Q. If documents were destroyed as a result of the earthquake, will secondary evidence be considered?

A. Yes, we will consider secondary evidence on a case-by-case basis.

Q. Can the filing fees for Forms I-130, I-485 and I-131 be waived for children who arrived under the special  humanitarian parole program for Haitian orphans?

A. The fee for the Form I-485 may be waived if there is evidence of the inability to pay the prescribed fee. However, if an adoptive parent is unable to pay the fee for the Form I-485, it may raise questions as to how financial ability to support a child was determined in the home study.

Q. There are several categories in Part 2. Application Type on the Form I-485. Which one do we check?

A. If you are a USC petitioner filing Form I-130, you will need to check block (a.) on Form I-485. The Form I-485 you are filing will be based on the Form I-130 petition and, upon approval, a visa will be immediately available. (LPR petitioners who file Form I-130 should not file Form I-485 until a visa number becomes available in accordance with the State Department’s Visa Bulletin.)

Q. Is the Form I-693, Report of Medical Examination and Vaccination Record, required?

A. If you are filing Form I-485, the Form I-693 and vaccination requirements must be met.

Q. I have already submitted all the required adoption papers in French as they were issued to me by the Haitian authorities.  Do I have to resubmit all these documents translated in English?

A. Yes, any document containing foreign language submitted to USCIS must be accompanied by a full English language translation. The translator must certify that the translation is complete and accurate, and that he or she is competent to translate from the foreign language into English.

Q. I have completed my home study, but it is for an international adoption.  If I decide to complete my adoption here in the U.S, will I need to complete another home study for domestic adoption?

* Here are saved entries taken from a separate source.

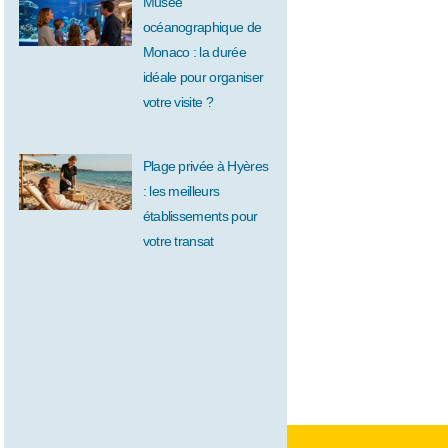
Musée
océanographique de
Monaco : la durée
idéale pour organiser
votre visite ?
Plage privée à Hyères
: les meilleurs
établissements pour
votre transat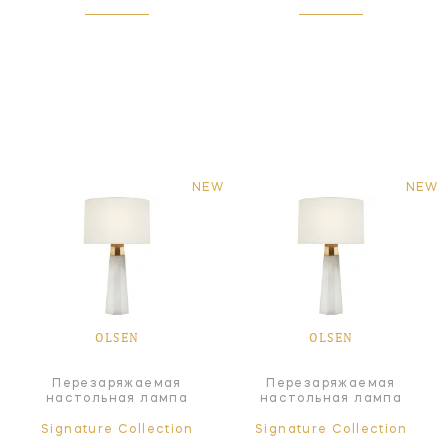
NEW
NEW
OLSEN
OLSEN
Перезаряжаемая
Перезаряжаемая
настольная лампа
настольная лампа
Signature Collection
Signature Collection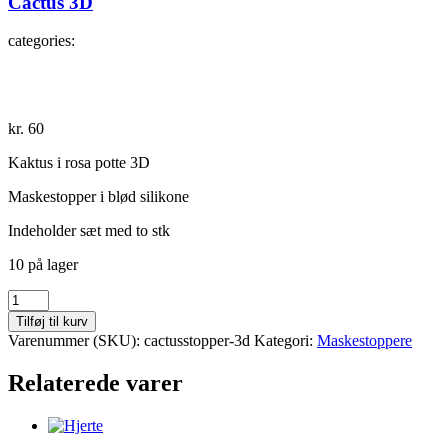
Cactus 3D
categories:
kr.
60
Kaktus i rosa potte 3D
Maskestopper i blød silikone
Indeholder sæt med to stk
10 på lager
Cactus
3D
Tilføj til kurv
antal
Varenummer (SKU):
cactusstopper-3d
Kategori:
Maskestoppere
Relaterede varer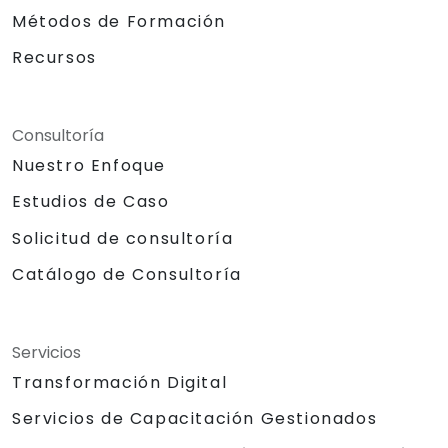
Métodos de Formación
Recursos
Consultoría
Nuestro Enfoque
Estudios de Caso
Solicitud de consultoría
Catálogo de Consultoría
Servicios
Transformación Digital
Servicios de Capacitación Gestionados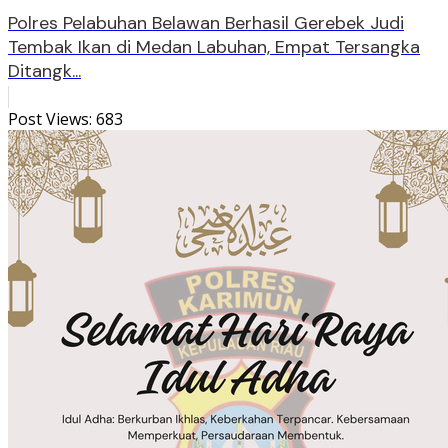
Polres Pelabuhan Belawan Berhasil Gerebek Judi
Tembak Ikan di Medan Labuhan, Empat Tersangka
Ditangk...
Post Views:
683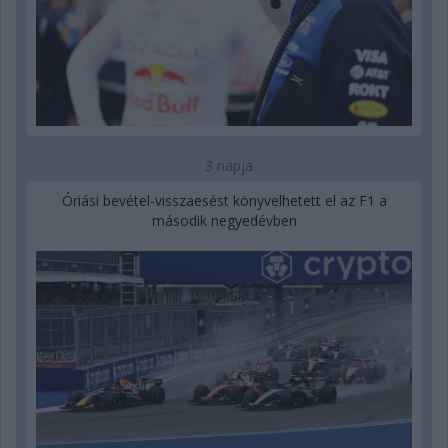
3 napja
Óriási bevétel-visszaesést könyvelhetett el az F1 a
második negyedévben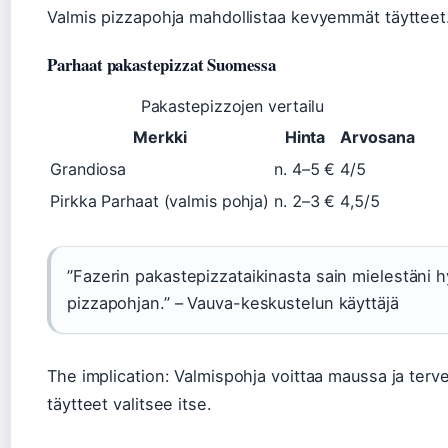
Valmis pizzapohja mahdollistaa kevyemmät täytteet
Parhaat pakastepizzat Suomessa
Pakastepizzojen vertailu
Merkki
Hinta
Arvosana
Grandiosa
n. 4–5 €
4/5
Pirkka Parhaat (valmis pohja)
n. 2–3 €
4,5/5
”Fazerin pakastepizzataikinasta sain mielestäni
pizzapohjan.” – Vauva-keskustelun käyttäjä
The implication: Valmispohja voittaa maussa ja terve
täytteet valitsee itse.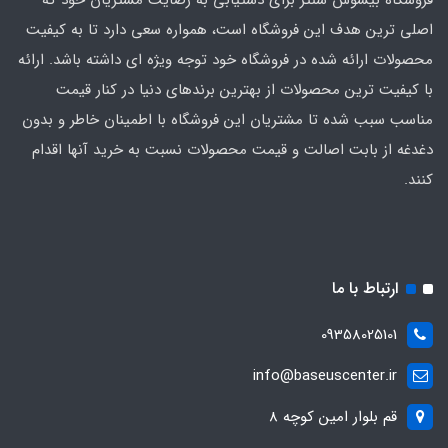
اصلی‌ ترین هدف این فروشگاه است، همواره سعی دارد تا به کیفیت
محصولات ارائه شده در فروشگاه خود توجه ویژه ای داشته باشد. ارائه
با کیفیت‌ ترین محصولات از بهترین برندهای دنیا در کنار قیمت
مناسب سبب شده تا مشتریان این فروشگاه با اطمینان خاطر و بدون
دغدغه از بابت اصالت و قیمت محصولات نسبت به خرید آنها اقدام
کنند.
ارتباط با ما
09358025101
info@baseuscenter.ir
قم بلوار امین کوچه 8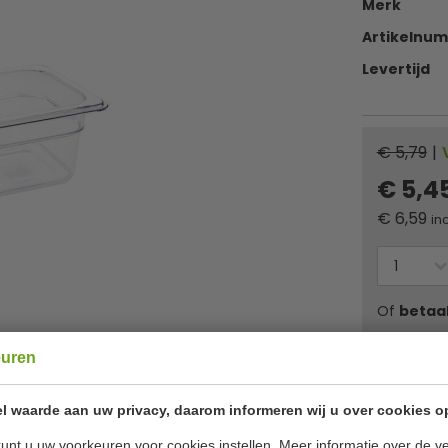
Merk
Artikelnu
Levertijd
€ 5,79
|
€ 5,4
€
6,59
inc
Of
betaa
euren
✔ Gratis ver
l waarde aan uw privacy, daarom informeren wij u over cookies o
unt u uw voorkeuren voor cookies instellen. Meer informatie over de ve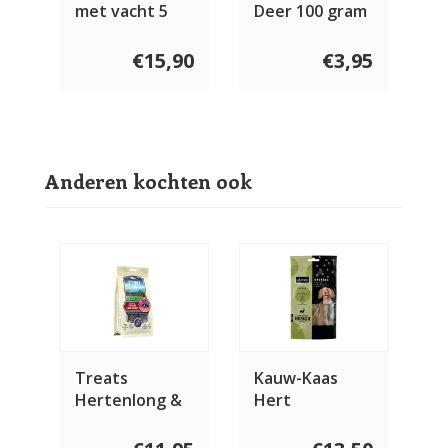
met vacht 5
Deer 100 gram
stuks
€15,90
€3,95
Anderen kochten ook
Treats
Kauw-Kaas
Hertenlong &
Hert
Nieren 60 gram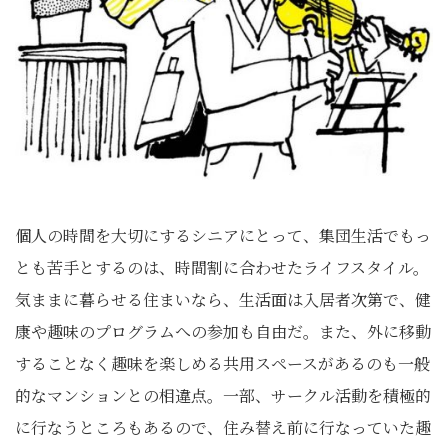
個人の時間を大切にするシニアにとって、集団生活でもっ
とも苦手とするのは、時間割に合わせたライフスタイル。
気ままに暮らせる住まいなら、生活面は入居者次第で、健
康や趣味のプログラムへの参加も自由だ。また、外に移動
することなく趣味を楽しめる共用スペースがあるのも一般
的なマンションとの相違点。一部、サークル活動を積極的
に行なうところもあるので、住み替え前に行なっていた趣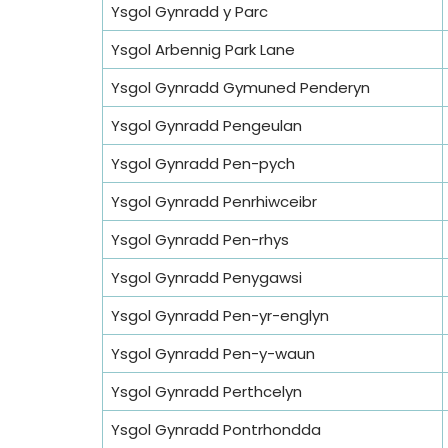
Ysgol Gynradd y Parc
Ysgol Arbennig Park Lane
Ysgol Gynradd Gymuned Penderyn
Ysgol Gynradd Pengeulan
Ysgol Gynradd Pen-pych
Ysgol Gynradd Penrhiwceibr
Ysgol Gynradd Pen-rhys
Ysgol Gynradd Penygawsi
Ysgol Gynradd Pen-yr-englyn
Ysgol Gynradd Pen-y-waun
Ysgol Gynradd Perthcelyn
Ysgol Gynradd Pontrhondda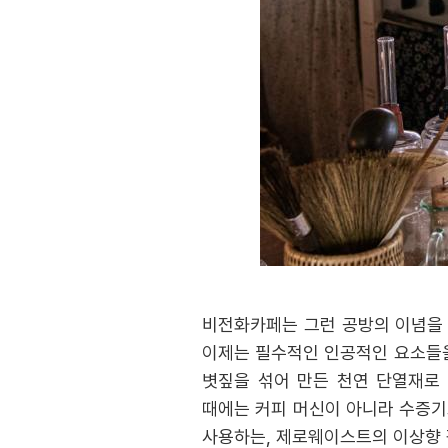
비전화카페는 그런 공방의 이념을 
이제는 필수적인 인공적인 요소들을 
볏짚을 섞어 만든 천연 단열재로 
때에는 커피 머신이 아니라 수증기
사용하는, 제로웨이스트의 이상향 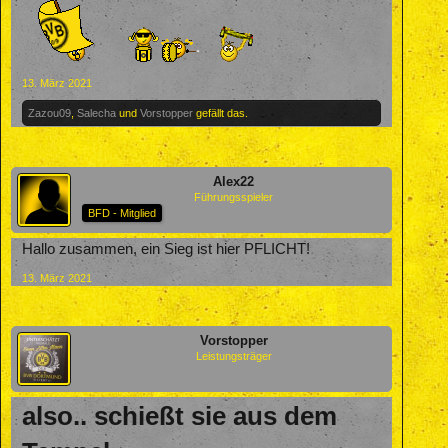
13. März 2021
Zazou09
,
Salecha
und
Vorstopper
gefällt das.
Alex22
Führungsspieler
BFD - Mitglied
Hallo zusammen, ein Sieg ist hier PFLICHT!
13. März 2021
Vorstopper
Leistungsträger
also.. schießt sie aus dem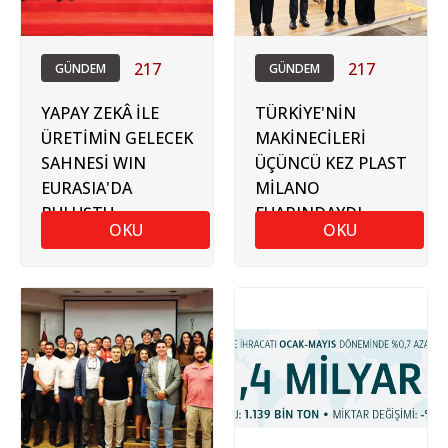
217
217
GÜNDEM
GÜNDEM
YAPAY ZEKÂ İLE
TÜRKİYE'NİN
ÜRETİMİN GELECEK
MAKİNECİLERİ
SAHNESİ WIN
ÜÇÜNCÜ KEZ PLAST
EURASIA'DA
MİLANO
BULUŞTU
FUARINDAYDI
OKU
OKU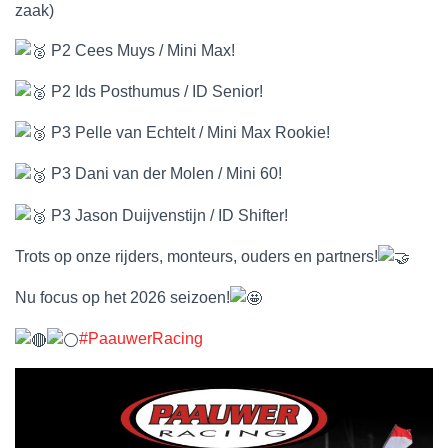
zaak)
P2 Cees Muys / Mini Max!
P2 Ids Posthumus / ID Senior!
P3 Pelle van Echtelt / Mini Max Rookie!
P3 Dani van der Molen / Mini 60!
P3 Jason Duijvenstijn / ID Shifter!
Trots op onze rijders, monteurs, ouders en partners!
Nu focus op het 2026 seizoen!
#PaauwerRacing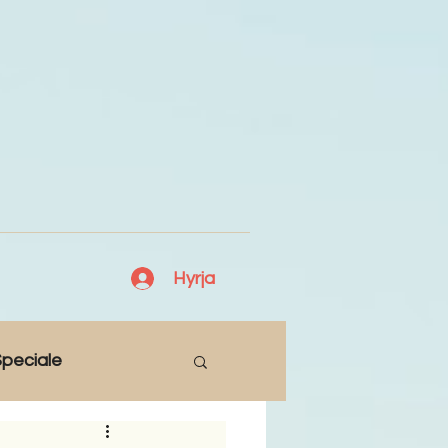
Hyrja
peciale
Lajme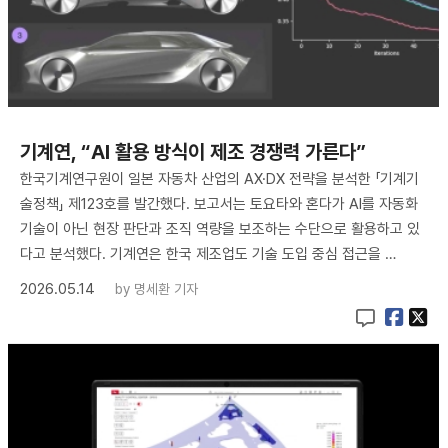
기계연, “AI 활용 방식이 제조 경쟁력 가른다”
한국기계연구원이 일본 자동차 산업의 AX·DX 전략을 분석한 「기계기
술정책」 제123호를 발간했다. 보고서는 토요타와 혼다가 AI를 자동화
기술이 아닌 현장 판단과 조직 역량을 보조하는 수단으로 활용하고 있
다고 분석했다. 기계연은 한국 제조업도 기술 도입 중심 접근을 …
2026.05.14
by
명세환 기자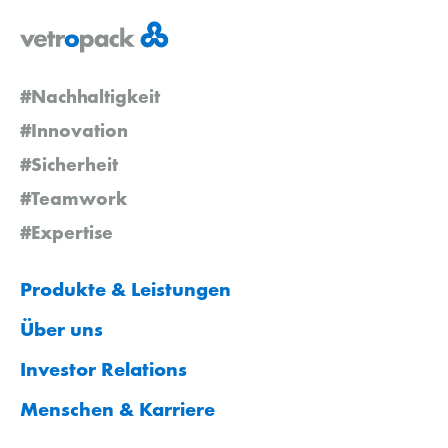
#Nachhaltigkeit
#Innovation
#Sicherheit
#Teamwork
#Expertise
Produkte & Leistungen
Über uns
Investor Relations
Menschen & Karriere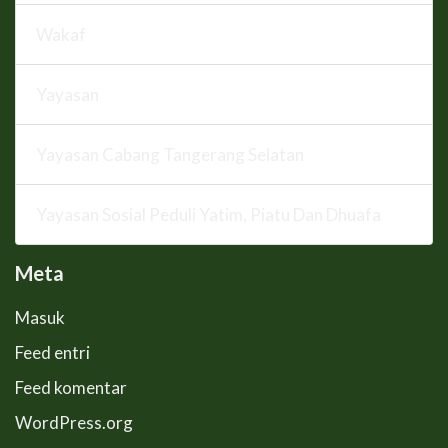
Wakaf
Yayasan
Yayasan Cabang Tangerang Selatan
Yayasan Sosial Peduli Yatim, Piatu Dan Dhuafa
Meta
Masuk
Feed entri
Feed komentar
WordPress.org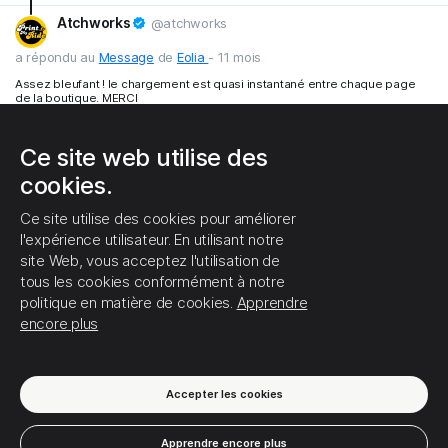
Atchworks
@atchworks
1
2
0
a répondu au
Message
de
Eolia
-
11 mois
Assez bleufant ! le chargement est quasi instantané entre chaque page
de la boutique. MERCI
Ce site web utilise des
1
1
0
cookies.
Pilou
11 mois
@pilou
Ce site utilise des cookies pour améliorer
a répondu au
Message
de
Atchworks
- 11 mois
l'expérience utilisateur. En utilisant notre
Oui, en effet, c'est juste magique !
site Web, vous acceptez l'utilisation de
Merci beaucoup Eolia 👍
tous les cookies conformément à notre
politique en matière de cookies.
Apprendre
encore plus
C'EST TOUT POUR LE MOMENT!
0
0
0
Accepter les cookies
Apprendre encore plus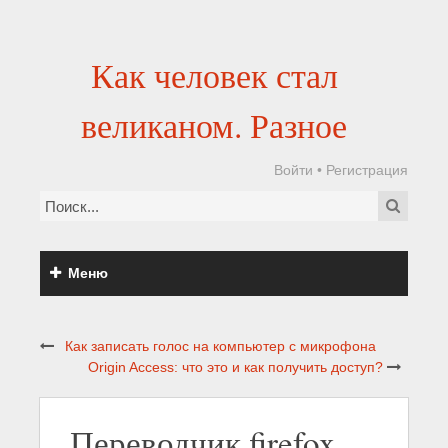
Как человек стал
великаном. Разное
Войти
•
Регистрация
Меню
Как записать голос на компьютер с микрофона
Origin Access: что это и как получить доступ?
Переводчик firefox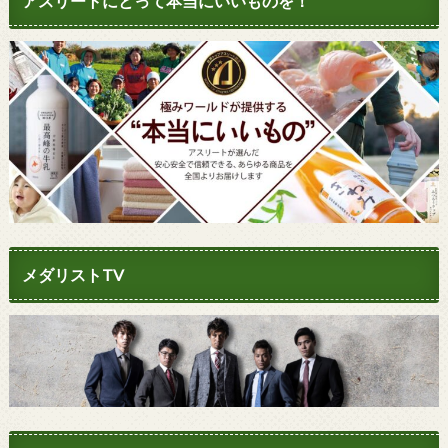
アスリートにとって本当にいいものを！
メダリストTV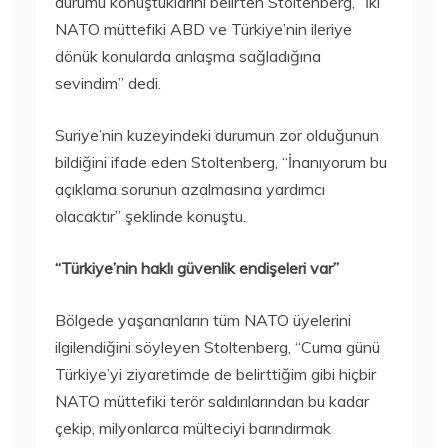
durumu konuştuklarını belirten Stoltenberg, “İki
NATO müttefiki ABD ve Türkiye’nin ileriye
dönük konularda anlaşma sağladığına
sevindim” dedi.
Suriye’nin kuzeyindeki durumun zor olduğunun
bildiğini ifade eden Stoltenberg, “İnanıyorum bu
açıklama sorunun azalmasına yardımcı
olacaktır” şeklinde konuştu.
“Türkiye’nin haklı güvenlik endişeleri var”
Bölgede yaşananların tüm NATO üyelerini
ilgilendiğini söyleyen Stoltenberg, “Cuma günü
Türkiye’yi ziyaretimde de belirttiğim gibi hiçbir
NATO müttefiki terör saldırılarından bu kadar
çekip, milyonlarca mülteciyi barındırmak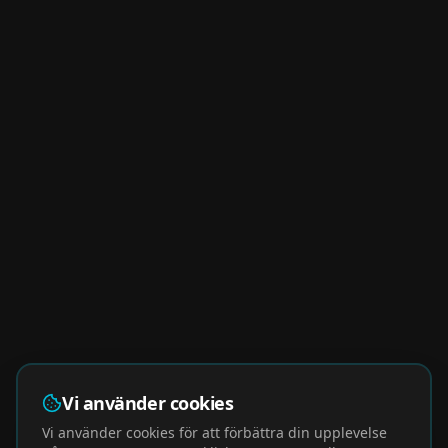
Vi använder cookies
Vi använder cookies för att förbättra din upplevelse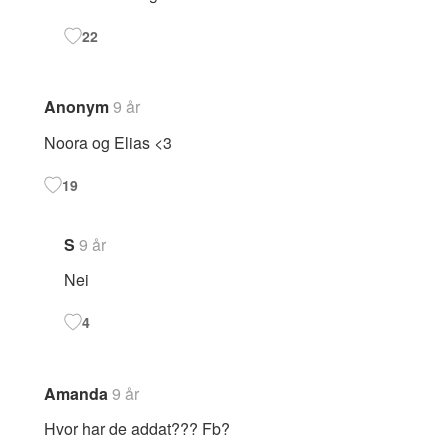
22
Anonym
9 år
Noora og Elias <3
19
S
9 år
Nei
4
Amanda
9 år
Hvor har de addat??? Fb?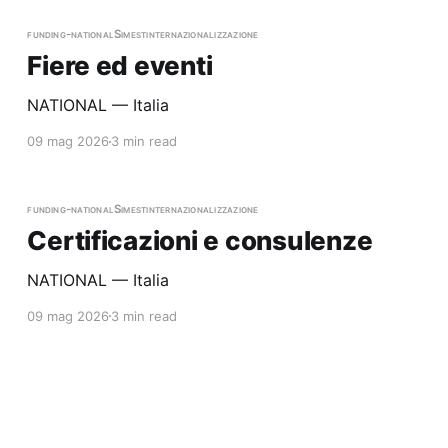
funding-national
Simest
internazionalizzazione
Fiere ed eventi
NATIONAL — Italia
09 mag 2026
3 min read
funding-national
Simest
internazionalizzazione
Certificazioni e consulenze
NATIONAL — Italia
09 mag 2026
3 min read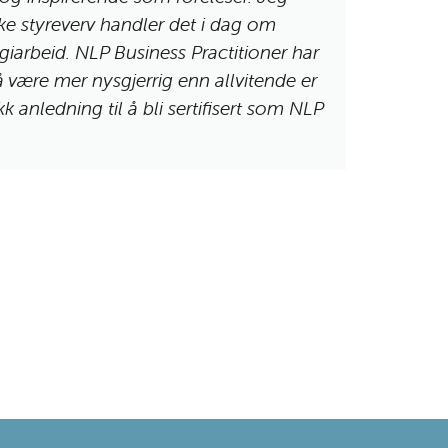
ike styreverv handler det i dag om
undervei
iarbeid. NLP Business Practitioner har
frem pot
 å være mer nysgjerrig enn allvitende er
til å gj
 anledning til å bli sertifisert som NLP
denne m
Kathrine
Sør-Trom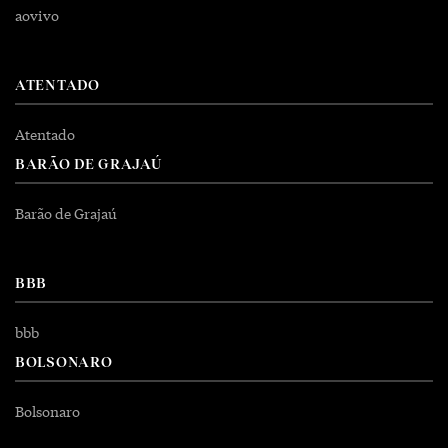
aovivo
ATENTADO
Atentado
BARÃO DE GRAJAÚ
Barão de Grajaú
BBB
bbb
BOLSONARO
Bolsonaro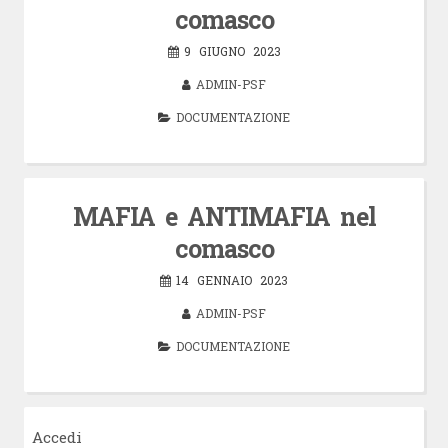
comasco
9 GIUGNO 2023
ADMIN-PSF
DOCUMENTAZIONE
MAFIA e ANTIMAFIA nel
comasco
14 GENNAIO 2023
ADMIN-PSF
DOCUMENTAZIONE
Accedi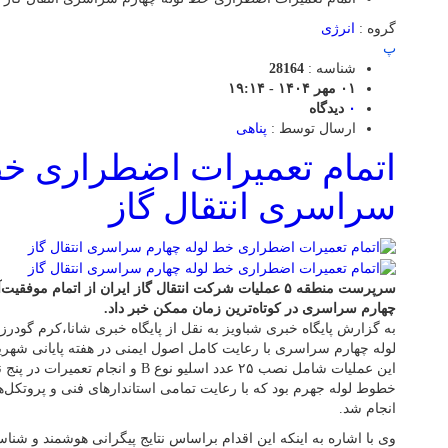
گروه :
انرژی
پ
شناسه :
28164
۰۱ مهر ۱۴۰۴ - ۱۹:۱۴
۰
دیدگاه
ارسال توسط :
پناهی
اتمام تعمیرات اضطراری خط
سراسری انتقال گاز
سرپرست منطقه ۵ عملیات شرکت انتقال گاز ایران از اتمام 
چهارم سراسری در کوتاه‌ترین زمان ممکن خبر داد.
به گزارش پایگاه خبری شباویز به نقل از پایگاه خبری شانا،کرم گودر
این عملیات شامل نصب ۲۵ عدد اسلیو نوع B و
خطوط لوله جهرم بود که با رعایت تمامی استاندارهای فنی و پروتکل‌ه
انجام شد.
وی با اشاره به اینکه این اقدام براساس نتایج پیگرانی هوشمند و شناس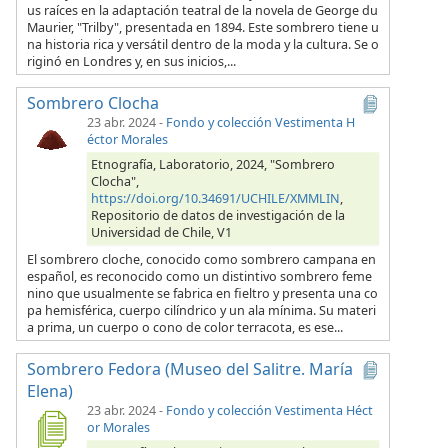
us raíces en la adaptación teatral de la novela de George du
Maurier, "Trilby", presentada en 1894. Este sombrero tiene u
na historia rica y versátil dentro de la moda y la cultura. Se o
riginó en Londres y, en sus inicios,...
Sombrero Clocha
23 abr. 2024
-
Fondo y colección Vestimenta H
éctor Morales
Etnografía, Laboratorio, 2024, "Sombrero
Clocha",
https://doi.org/10.34691/UCHILE/XMMLIN
,
Repositorio de datos de investigación de la
Universidad de Chile, V1
El sombrero cloche, conocido como sombrero campana en
español, es reconocido como un distintivo sombrero feme
nino que usualmente se fabrica en fieltro y presenta una co
pa hemisférica, cuerpo cilíndrico y un ala mínima. Su materi
a prima, un cuerpo o cono de color terracota, es ese...
Sombrero Fedora (Museo del Salitre. María
Elena)
23 abr. 2024
-
Fondo y colección Vestimenta Héct
or Morales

A. Each state determines if its adoption requirements have been met. Therefore, you should consult the adoption authorities for your state of residence.

Q. What will USCIS provide to PAPs in order to show our state courts that our children were in the process of being adopted in Haiti? I have the I-171H, I-94 card, and the Haitian evacuee letter from USCIS.  Will more documentation be needed to prove to a state court that we should be allowed to proceed with a state adoption?

A. USCIS will provide a letter to the PAPs to explain how the Haitian orphan cases were processed and vetted prior to the parole of the child. You can provide this letter to the state court as additional evidence; however it is ultimately the decision of the state court to determine eligibility for adoption.

Q. I filed Form I-600 at the US Embassy in Port-au-Prince; can you provide me with an update on the functioning of the U.S. Embassy in Haiti and the Institut du Bien Etre Social et de Recherches (IBESR)?

A. Both the Embassy and IBESR have resumed processing of orphan cases in Haiti.